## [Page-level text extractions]
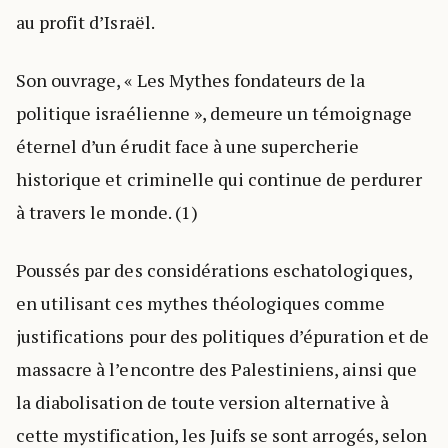
au profit d’Israël.
Son ouvrage, « Les Mythes fondateurs de la
politique israélienne », demeure un témoignage
éternel d’un érudit face à une supercherie
historique et criminelle qui continue de perdurer
à travers le monde. (1)
Poussés par des considérations eschatologiques,
en utilisant ces mythes théologiques comme
justifications pour des politiques d’épuration et de
massacre à l’encontre des Palestiniens, ainsi que
la diabolisation de toute version alternative à
cette mystification, les Juifs se sont arrogés, selon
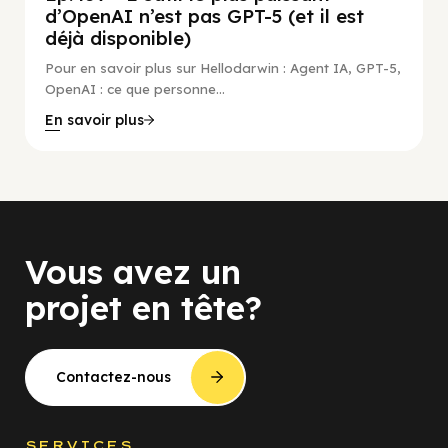
d’OpenAI n’est pas GPT-5 (et il est
déjà disponible)
Pour en savoir plus sur Hellodarwin : Agent IA, GPT-5,
OpenAI : ce que personne...
En savoir plus
Vous avez un
projet en tête?
Contactez-nous
SERVICES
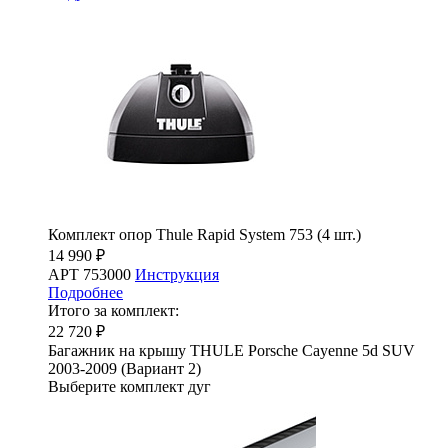
Комплект опор Thule Rapid System 753 (4 шт.)
14 990 ₽
АРТ 753000
Инструкция
Подробнее
Итого за комплект:
22 720 ₽
Багажник на крышу THULE Porsche Cayenne 5d SUV
2003-2009 (Вариант 2)
Выберите комплект дуг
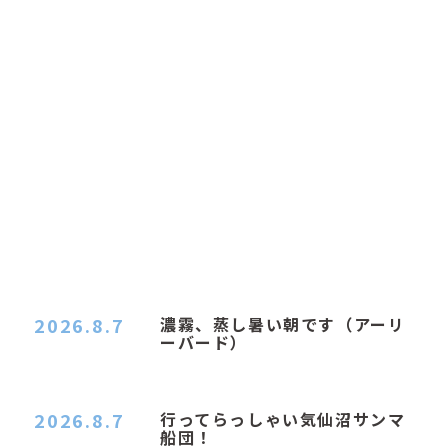
2026.8.7
濃霧、蒸し暑い朝です（アーリ
ーバード）
２０２６．８．７（金） 少し先の丘などガスの
中、陽はないのに…
2026.8.7
行ってらっしゃい気仙沼サンマ
船団！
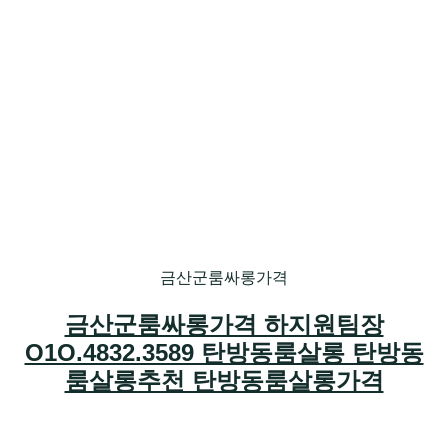
금산군룸싸롱가격
금산군룸싸롱가격 하지원팀장
O1O.4832.3589 탄방동룸살롱 탄방동
룸살롱추천 탄방동룸살롱가격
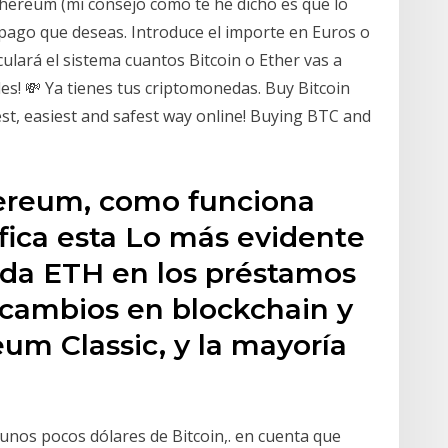
thereum (mi consejo como te he dicho es que lo
pago que deseas. Introduce el importe en Euros o
ulará el sistema cuantos Bitcoin o Ether vas a
des! 💸 Ya tienes tus criptomonedas. Buy Bitcoin
est, easiest and safest way online! Buying BTC and
ereum, como funciona
fica esta Lo más evidente
eda ETH en los préstamos
s cambios en blockchain y
um Classic, y la mayoría
unos pocos dólares de Bitcoin,. en cuenta que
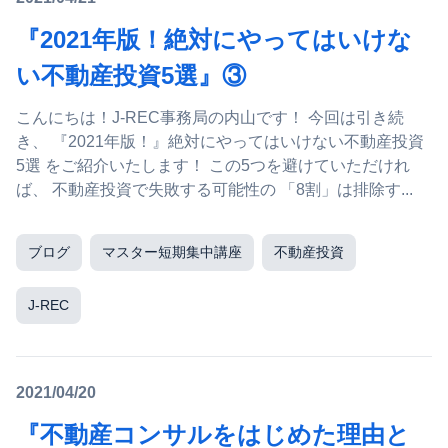
『2021年版！絶対にやってはいけな
い不動産投資5選』③
こんにちは！J-REC事務局の内山です！ 今回は引き続
き、 『2021年版！』絶対にやってはいけない不動産投資
5選 をご紹介いたします！ この5つを避けていただけれ
ば、 不動産投資で失敗する可能性の 「8割」は排除す...
ブログ
マスター短期集中講座
不動産投資
J-REC
2021/04/20
『不動産コンサルをはじめた理由と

## [Directions for this task]
The images are to be left out; every line above should be set down exactly.

## [Response area]
au profit d’Israël.
Son ouvrage, « Les Mythes fondateurs de la
politique israélienne », demeure un témoignage
éternel d’un érudit face à une supercherie
historique et criminelle qui continue de perdurer
à travers le monde. (1)
Poussés par des considérations eschatologiques,
en utilisant ces mythes théologiques comme
justifications pour des politiques d’épuration et de
massacre à l’encontre des Palestiniens, ainsi que
la diabolisation de toute version alternative à
cette mystification, les Juifs se sont arrogés, selon
d’OpenAI n’est pas GPT-5 (et il est
déjà disponible)
Pour en savoir plus sur Hellodarwin : Agent IA, GPT-5,
OpenAI : ce que personne...
En savoir plus
Vous avez un
projet en tête?
Contactez-nous
SERVICES
Комплект опор Thule Rapid System 753 (4 шт.)
14 990 ₽
АРТ 753000
Инструкция
Подробнее
Итого за комплект:
22 720 ₽
Багажник на крышу THULE Porsche Cayenne 5d SUV
2003-2009 (Вариант 2)
Выберите комплект дуг
2026.8.7
濃霧、蒸し暑い朝です（アーリ
ーバード）
２０２６．８．７（金） 少し先の丘などガスの
中、陽はないのに…
2026.8.7
行ってらっしゃい気仙沼サンマ
船団！
금산군룸싸롱가격
금산군룸싸롱가격 하지원팀장
O1O.4832.3589 탄방동룸살롱 탄방동
룸살롱추천 탄방동룸살롱가격
thereum (mi consejo como te he dicho es que lo
pago que deseas. Introduce el importe en Euros o
ulará el sistema cuantos Bitcoin o Ether vas a
des! 💸 Ya tienes tus criptomonedas. Buy Bitcoin
est, easiest and safest way online! Buying BTC and
ereum, como funciona
fica esta Lo más evidente
eda ETH en los préstamos
s cambios en blockchain y
um Classic, y la mayoría
unos pocos dólares de Bitcoin,. en cuenta que
『2021年版！絶対にやってはいけな
い不動産投資5選』③
こんにちは！J-REC事務局の内山です！ 今回は引き続
き、 『2021年版！』絶対にやってはいけない不動産投資
5選 をご紹介いたします！ この5つを避けていただけれ
ば、 不動産投資で失敗する可能性の 「8割」は排除す...
ブログ
マスター短期集中講座
不動産投資
J-REC
2021/04/20
『不動産コンサルをはじめた理由と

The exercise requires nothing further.